Vanessa recalled how, in the Philippines, the village chiefs told them, “No, no, you only give it to the women who are married, women who are not virgins.” While in Cambodia, the women were “super scared” of inserting the menstrual cups, even those who had already bore a number of children.

Vanessa was nevertheless glad to report that after doing 12 projects in the Philippines, Cambodia, Nepal, Malaysia, India, and Singapore, the women who had been using the cups were able to stay in school and at work during their periods. The women who already had jobs saw an increase in their household income, and reported lower incidences of infections.

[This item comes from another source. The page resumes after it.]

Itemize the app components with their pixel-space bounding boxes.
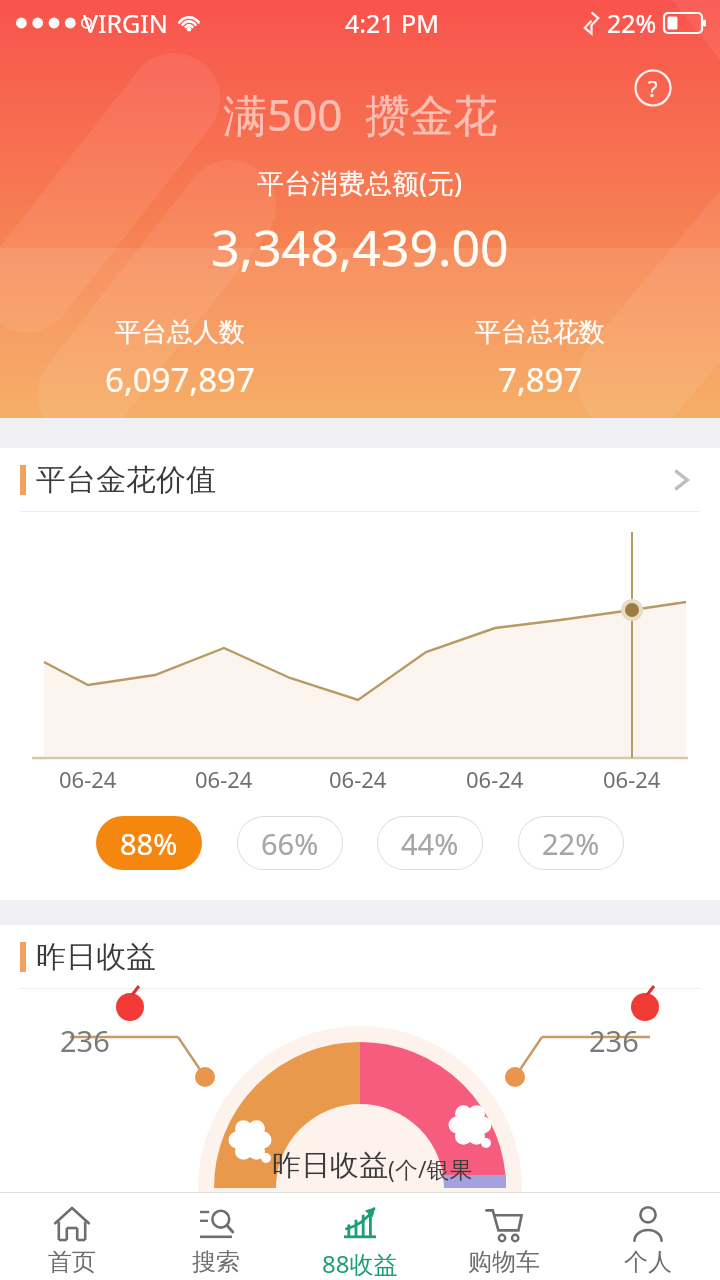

There was also “an overall increase in the standard of living,” Vanessa said.

The team were constantly on the lookout for more communities to partner with, even as they invited like-minded individuals to help out.

“Humankind in the last couple of decades has made some huge strides. We’ve put men on the moon… but we still have 70 percent of women who are bleeding out into leaves and you know, really unsanitary things,” Vanessa said. “I think that at this point, it’s really the time that we start talking about periods and we have the technology. We just need the will at this point to really make periods a problem of the past.”